Ce n’est pas le premier souci du genre pour l’ex-présentateur de Questions pour un champion. En 1994, il avait été condamné pour “fraude fiscale” par le tribunal de grande instance de Nanterre à 150.000 francs d’amende et un an de prison avec sursis. Explication: il n’avait pas déclaré la moitié de ses revenus sur les années 1987 et 1988, soit 1,3 million de francs, essentiellement des salaires et des droits d’auteur comme compositeur de chansons. Il avait écopé en parallèle d’un redressement de 795.670 francs, qu’il a contesté devant la justice administrative, en vain.
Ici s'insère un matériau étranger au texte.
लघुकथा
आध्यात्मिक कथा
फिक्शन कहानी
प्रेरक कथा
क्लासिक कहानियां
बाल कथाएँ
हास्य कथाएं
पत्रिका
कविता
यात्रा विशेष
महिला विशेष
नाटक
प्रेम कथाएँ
A partir de 2003, le fisc a contesté ses déclarations pour les années 2000 à 2004, rehaussant ses revenus de plus d’un million d’euros. Il a estimé que l’animateur avait déduit à tort toute une série de frais prétendument professionnels : chocolats, champagne, places de théâtre, annonce immobilière, lunettes, fleurs, parfums, vêtements de femme, blanchisserie, bandes dessinées, livres pour enfants, voyages au Maroc et à Dubaï... Il a aussi réintégré 307.930 euros investis à perte dans une société d'organisation de concerts à Nice. Il a aussi considéré que Julien Lepers était le réel bénéficiaire d’une série de cachets rémunérant des animations de jeux et d’événements, cachets qui avaient été versés non à l’animateur, mais à des sociétés monégasques. L’administration a aussi imposé 112.000 euros de revenus d’origine inconnue. Julien Lepers a argué -sans convaincre- qu’il s’agissait “d’économies conservées à son domicile”, qui avaient ensuite été “perdues lors d’une escroquerie dont il avait été victime lors de la vente de son appartement"… Pour couronner le tout, des pénalités de 40% pour non déclaration et mauvaise foi ont été infligées sur une partie des redressements. Là encore, les douloureuses ont été contestées devant la justice administrative, mais sans grand succès. Le redressement de 197 746 euros sur les années 2003 et 2004 a été validé. Pour les années 2000 à 2002, une partie des pénalités pour “mauvaise foi” a été annulée, mais le reste a été confirmé.
Contactés, Julien Lepers et ses avocats Laurent Mosser et Moad Nefati n’ont pas répondu.